This Niles Power block with built in 12v trigger works well. I have one. But its a bit more than I would pay. I got mine for $70 on ebay


----------



## Anthony (Oct 5, 2006)

If you were going to pay that, I would buy it from OneCall instead (on the same page). They have great customer service. I got a damaged speaker once and they replaced it right away. I also got a closeout on a Panamax unit that they admittedly had the wrong price for (but honored it anyway).


----------



## hjones4841 (Jan 21, 2009)

This works well switching my Hsu subs with the 12V out of my Denon:

http://www.amazon.com/Panamax-M10-H...ds=Panamax+M10-HT-PRO+Home+Theater+Management

Price is kinda high now - I got mine on Gold Box from Amazon for about $70, so shop around. Plus, you get surge protection with this one.

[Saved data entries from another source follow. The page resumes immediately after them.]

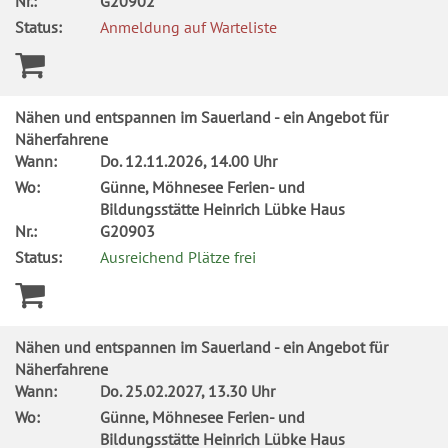
Nr.:
G20902
Status:
Anmeldung auf Warteliste
Nähen und entspannen im Sauerland - ein Angebot für
Näherfahrene
Wann:
Do.
12.11.2026, 14.00 Uhr
Wo:
Günne, Möhnesee Ferien- und
Bildungsstätte Heinrich Lübke Haus
Nr.:
G20903
Status:
Ausreichend Plätze frei
Nähen und entspannen im Sauerland - ein Angebot für
Näherfahrene
Wann:
Do.
25.02.2027, 13.30 Uhr
Wo:
Günne, Möhnesee Ferien- und
Bildungsstätte Heinrich Lübke Haus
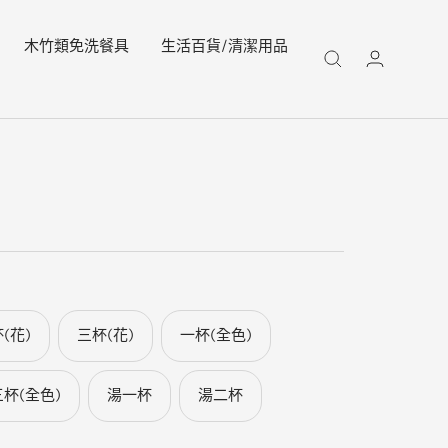
木竹類免洗餐具
生活百貨/清潔用品
(花)
三杯(花)
一杯(全色)
三杯(全色)
湯一杯
湯二杯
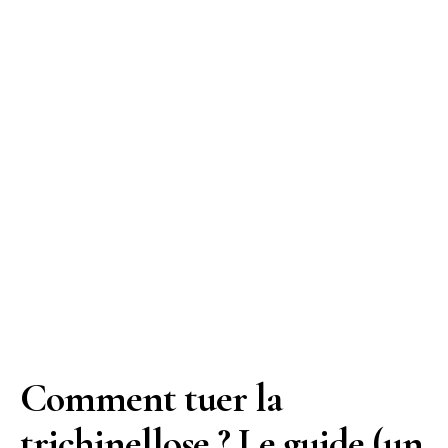
Comment tuer la
trichinellose ? Le guide (un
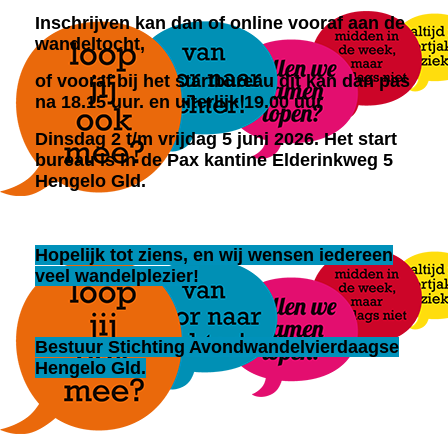
Inschrijven kan dan of online vooraf aan de
wandeltocht,
of vooraf bij het startbureau dit kan dan pas
na 18.15 uur. en uiterlijk 19.00 uur
Dinsdag 2 t/m vrijdag 5 juni 2026.
Het start
bureau is in de Pax kantine Elderinkweg 5
Hengelo Gld.
Hopelijk tot ziens, en wij wensen iedereen
veel wandelplezier!
Bestuur Stichting Avondwandelvierdaagse
Hengelo Gld.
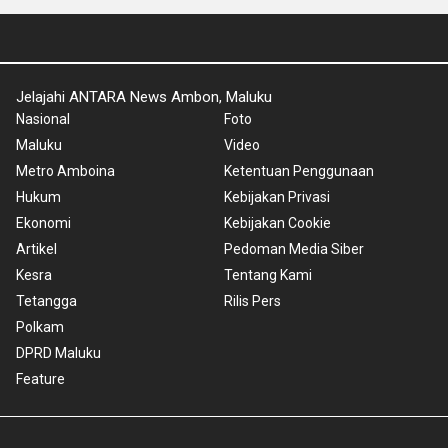
Jelajahi ANTARA News Ambon, Maluku
Nasional
Foto
Maluku
Video
Metro Amboina
Ketentuan Penggunaan
Hukum
Kebijakan Privasi
Ekonomi
Kebijakan Cookie
Artikel
Pedoman Media Siber
Kesra
Tentang Kami
Tetangga
Rilis Pers
Polkam
DPRD Maluku
Feature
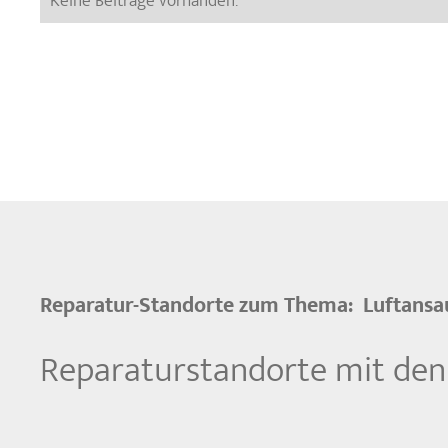
Keine Beiträge vorhanden.
Reparatur-Standorte zum Thema:
Luftans
Reparaturstandorte mit den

Edit: I just noticed that the Amazon description no longer states that it has a 12V trigger in that switches some of the outlets. Check on the Panamax website and you should see that feature discussed.


----------



## Mightywetfoot (Dec 5, 2007)

Would a single plug in option be advised running two EP4000?


----------



## hjones4841 (Jan 21, 2009)

The instruction manual for the EP4000 says 2600W power consumption for one amp. But it also says it has a 15A breaker, which limits the available power to 15A x 120V = 1800W. However, the 2600W is not sustained, since average power will be well below that.

If you intend to run two amps at full tilt, then one outlet won't be enough. You could always try it and if the house power panel breaker trips you can run another circuit. Just be sure that your house power panel breaker is working properly. OR, better yet, avoid the issue and put them on separate circuits. Notice that I said separate circuits, not separate outlets since one house power panel breaker feeds more than one outlet in almost all cases.


----------



## Mightywetfoot (Dec 5, 2007)

The Panamax M10-HT-PRO has a max current rating of 15A, I have a dedicated 20A leg now for the sub amps. I will be running the amps at about half power 1200 - watts RMS each and even then that will be dependent on the LFE.


----------



## hjones4841 (Jan 21, 2009)

I am running 2 Hsu ULS-15s on one M10-HT-PRO and 2 more on another M10-HT-PRO. The ULS-15 amps are rated 600W RMS, 1KW peak. So the Panamax is OK with at least 1200 W RMS. Of course amp efficiencies (AC power in to speaker power out) vary, but I suspect for the power to weight ratio of the Behringers, they are pretty efficient.


----------